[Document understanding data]
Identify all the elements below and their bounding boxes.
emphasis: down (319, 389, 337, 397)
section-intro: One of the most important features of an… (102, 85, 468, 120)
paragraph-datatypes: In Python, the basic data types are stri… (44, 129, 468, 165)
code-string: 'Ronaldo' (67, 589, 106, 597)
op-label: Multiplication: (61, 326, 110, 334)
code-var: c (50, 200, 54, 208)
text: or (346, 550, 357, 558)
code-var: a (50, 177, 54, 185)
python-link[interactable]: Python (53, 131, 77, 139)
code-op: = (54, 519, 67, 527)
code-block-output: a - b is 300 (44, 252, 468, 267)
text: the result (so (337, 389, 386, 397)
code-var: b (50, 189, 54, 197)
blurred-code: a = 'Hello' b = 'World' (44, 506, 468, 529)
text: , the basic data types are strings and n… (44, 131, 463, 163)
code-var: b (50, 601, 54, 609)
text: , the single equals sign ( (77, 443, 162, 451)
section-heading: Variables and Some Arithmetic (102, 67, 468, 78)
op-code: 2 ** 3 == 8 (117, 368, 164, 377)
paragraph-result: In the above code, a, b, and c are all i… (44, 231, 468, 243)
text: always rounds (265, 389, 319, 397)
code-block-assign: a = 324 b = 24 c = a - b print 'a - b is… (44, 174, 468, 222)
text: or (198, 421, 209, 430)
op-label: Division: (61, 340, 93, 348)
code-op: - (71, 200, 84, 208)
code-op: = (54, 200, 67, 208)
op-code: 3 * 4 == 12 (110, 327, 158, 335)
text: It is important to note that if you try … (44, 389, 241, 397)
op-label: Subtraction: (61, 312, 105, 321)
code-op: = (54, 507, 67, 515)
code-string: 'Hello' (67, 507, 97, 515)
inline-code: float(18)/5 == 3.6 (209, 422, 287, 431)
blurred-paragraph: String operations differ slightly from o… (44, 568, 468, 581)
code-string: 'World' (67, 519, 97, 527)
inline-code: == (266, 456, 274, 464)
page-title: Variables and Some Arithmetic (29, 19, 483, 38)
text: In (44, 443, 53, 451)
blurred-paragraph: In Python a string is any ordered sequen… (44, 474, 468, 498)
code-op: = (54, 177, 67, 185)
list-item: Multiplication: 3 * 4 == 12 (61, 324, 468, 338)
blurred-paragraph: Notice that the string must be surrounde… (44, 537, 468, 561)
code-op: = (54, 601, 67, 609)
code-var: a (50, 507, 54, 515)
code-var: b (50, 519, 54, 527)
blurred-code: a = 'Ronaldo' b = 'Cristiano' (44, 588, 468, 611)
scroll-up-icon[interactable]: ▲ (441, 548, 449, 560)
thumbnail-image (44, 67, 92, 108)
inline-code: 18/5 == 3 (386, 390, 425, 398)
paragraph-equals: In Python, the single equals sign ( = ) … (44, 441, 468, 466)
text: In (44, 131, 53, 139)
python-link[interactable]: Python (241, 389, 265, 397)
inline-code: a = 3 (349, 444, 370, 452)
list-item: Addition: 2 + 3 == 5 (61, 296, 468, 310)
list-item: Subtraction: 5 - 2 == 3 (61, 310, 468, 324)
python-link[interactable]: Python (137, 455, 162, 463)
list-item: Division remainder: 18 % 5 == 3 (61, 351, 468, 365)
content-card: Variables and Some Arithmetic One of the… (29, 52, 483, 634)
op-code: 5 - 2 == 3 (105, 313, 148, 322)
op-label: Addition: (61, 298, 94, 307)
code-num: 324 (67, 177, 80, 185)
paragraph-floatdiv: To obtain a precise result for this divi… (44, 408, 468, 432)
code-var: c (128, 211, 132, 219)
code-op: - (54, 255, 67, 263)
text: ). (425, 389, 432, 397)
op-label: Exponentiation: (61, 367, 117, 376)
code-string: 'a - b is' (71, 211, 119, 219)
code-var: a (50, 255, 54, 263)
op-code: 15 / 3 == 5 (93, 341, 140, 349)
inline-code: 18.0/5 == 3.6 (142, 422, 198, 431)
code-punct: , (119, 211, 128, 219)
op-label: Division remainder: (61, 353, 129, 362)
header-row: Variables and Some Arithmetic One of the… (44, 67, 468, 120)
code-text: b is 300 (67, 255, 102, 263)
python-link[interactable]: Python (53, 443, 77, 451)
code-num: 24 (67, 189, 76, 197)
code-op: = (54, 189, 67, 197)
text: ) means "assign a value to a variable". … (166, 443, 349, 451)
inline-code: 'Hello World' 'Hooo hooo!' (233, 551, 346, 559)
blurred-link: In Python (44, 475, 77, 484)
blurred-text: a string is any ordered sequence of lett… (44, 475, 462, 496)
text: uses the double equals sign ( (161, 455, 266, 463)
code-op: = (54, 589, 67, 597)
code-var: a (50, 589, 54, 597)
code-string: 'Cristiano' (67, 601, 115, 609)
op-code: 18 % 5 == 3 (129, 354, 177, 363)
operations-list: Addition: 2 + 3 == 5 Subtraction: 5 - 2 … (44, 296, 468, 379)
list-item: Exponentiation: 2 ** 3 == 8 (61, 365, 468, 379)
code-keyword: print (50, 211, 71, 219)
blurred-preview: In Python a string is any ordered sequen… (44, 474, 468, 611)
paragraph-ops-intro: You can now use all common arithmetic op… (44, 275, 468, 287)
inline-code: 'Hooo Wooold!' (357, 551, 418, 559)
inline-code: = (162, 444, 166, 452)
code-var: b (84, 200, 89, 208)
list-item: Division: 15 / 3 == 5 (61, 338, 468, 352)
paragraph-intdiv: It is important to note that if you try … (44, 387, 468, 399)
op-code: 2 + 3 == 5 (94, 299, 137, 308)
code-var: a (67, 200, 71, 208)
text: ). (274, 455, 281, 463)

## Your instructions
Output every record exactly as written, with nothing dropped.

## Solution to the exercise
Identify all the elements below and their bounding boxes.
emphasis: down (319, 389, 337, 397)
section-intro: One of the most important features of an… (102, 85, 468, 120)
paragraph-datatypes: In Python, the basic data types are stri… (44, 129, 468, 165)
code-string: 'Ronaldo' (67, 589, 106, 597)
op-label: Multiplication: (61, 326, 110, 334)
code-var: c (50, 200, 54, 208)
text: or (346, 550, 357, 558)
code-var: a (50, 177, 54, 185)
python-link[interactable]: Python (53, 131, 77, 139)
code-op: = (54, 519, 67, 527)
code-block-output: a - b is 300 (44, 252, 468, 267)
text: the result (so (337, 389, 386, 397)
code-var: b (50, 189, 54, 197)
blurred-code: a = 'Hello' b = 'World' (44, 506, 468, 529)
text: , the basic data types are strings and n… (44, 131, 463, 163)
code-var: b (50, 601, 54, 609)
text: , the single equals sign ( (77, 443, 162, 451)
section-heading: Variables and Some Arithmetic (102, 67, 468, 78)
op-code: 2 ** 3 == 8 (117, 368, 164, 377)
paragraph-result: In the above code, a, b, and c are all i… (44, 231, 468, 243)
text: always rounds (265, 389, 319, 397)
code-block-assign: a = 324 b = 24 c = a - b print 'a - b is… (44, 174, 468, 222)
text: or (198, 421, 209, 430)
op-label: Division: (61, 340, 93, 348)
code-op: - (71, 200, 84, 208)
code-op: = (54, 200, 67, 208)
op-code: 3 * 4 == 12 (110, 327, 158, 335)
text: It is important to note that if you try … (44, 389, 241, 397)
op-label: Subtraction: (61, 312, 105, 321)
code-op: = (54, 507, 67, 515)
code-string: 'Hello' (67, 507, 97, 515)
inline-code: float(18)/5 == 3.6 (209, 422, 287, 431)
blurred-paragraph: String operations differ slightly from o… (44, 568, 468, 581)
code-string: 'World' (67, 519, 97, 527)
inline-code: == (266, 456, 274, 464)
page-title: Variables and Some Arithmetic (29, 19, 483, 38)
text: In (44, 443, 53, 451)
blurred-paragraph: In Python a string is any ordered sequen… (44, 474, 468, 498)
code-op: = (54, 177, 67, 185)
list-item: Multiplication: 3 * 4 == 12 (61, 324, 468, 338)
blurred-paragraph: Notice that the string must be surrounde… (44, 537, 468, 561)
code-op: = (54, 601, 67, 609)
code-var: a (50, 507, 54, 515)
code-var: b (50, 519, 54, 527)
blurred-code: a = 'Ronaldo' b = 'Cristiano' (44, 588, 468, 611)
scroll-up-icon[interactable]: ▲ (441, 548, 449, 560)
thumbnail-image (44, 67, 92, 108)
inline-code: 18/5 == 3 (386, 390, 425, 398)
paragraph-equals: In Python, the single equals sign ( = ) … (44, 441, 468, 466)
text: In (44, 131, 53, 139)
python-link[interactable]: Python (241, 389, 265, 397)
inline-code: a = 3 (349, 444, 370, 452)
list-item: Addition: 2 + 3 == 5 (61, 296, 468, 310)
list-item: Subtraction: 5 - 2 == 3 (61, 310, 468, 324)
python-link[interactable]: Python (137, 455, 162, 463)
list-item: Division remainder: 18 % 5 == 3 (61, 351, 468, 365)
content-card: Variables and Some Arithmetic One of the… (29, 52, 483, 634)
op-code: 5 - 2 == 3 (105, 313, 148, 322)
op-label: Addition: (61, 298, 94, 307)
code-num: 324 (67, 177, 80, 185)
paragraph-floatdiv: To obtain a precise result for this divi… (44, 408, 468, 432)
code-var: c (128, 211, 132, 219)
code-op: - (54, 255, 67, 263)
text: ). (425, 389, 432, 397)
op-label: Exponentiation: (61, 367, 117, 376)
code-string: 'a - b is' (71, 211, 119, 219)
code-var: a (50, 255, 54, 263)
op-code: 15 / 3 == 5 (93, 341, 140, 349)
inline-code: 18.0/5 == 3.6 (142, 422, 198, 431)
code-punct: , (119, 211, 128, 219)
op-label: Division remainder: (61, 353, 129, 362)
header-row: Variables and Some Arithmetic One of the… (44, 67, 468, 120)
code-text: b is 300 (67, 255, 102, 263)
python-link[interactable]: Python (53, 443, 77, 451)
code-num: 24 (67, 189, 76, 197)
code-op: = (54, 189, 67, 197)
text: ) means "assign a value to a variable". … (166, 443, 349, 451)
inline-code: 'Hello World' 'Hooo hooo!' (233, 551, 346, 559)
blurred-link: In Python (44, 475, 77, 484)
blurred-text: a string is any ordered sequence of lett… (44, 475, 462, 496)
text: uses the double equals sign ( (161, 455, 266, 463)
code-op: = (54, 589, 67, 597)
code-var: a (50, 589, 54, 597)
code-string: 'Cristiano' (67, 601, 115, 609)
op-code: 18 % 5 == 3 (129, 354, 177, 363)
operations-list: Addition: 2 + 3 == 5 Subtraction: 5 - 2 … (44, 296, 468, 379)
list-item: Exponentiation: 2 ** 3 == 8 (61, 365, 468, 379)
code-keyword: print (50, 211, 71, 219)
blurred-preview: In Python a string is any ordered sequen… (44, 474, 468, 611)
paragraph-ops-intro: You can now use all common arithmetic op… (44, 275, 468, 287)
inline-code: 'Hooo Wooold!' (357, 551, 418, 559)
inline-code: = (162, 444, 166, 452)
code-var: b (84, 200, 89, 208)
list-item: Division: 15 / 3 == 5 (61, 338, 468, 352)
paragraph-intdiv: It is important to note that if you try … (44, 387, 468, 399)
op-code: 2 + 3 == 5 (94, 299, 137, 308)
code-var: a (67, 200, 71, 208)
text: ). (274, 455, 281, 463)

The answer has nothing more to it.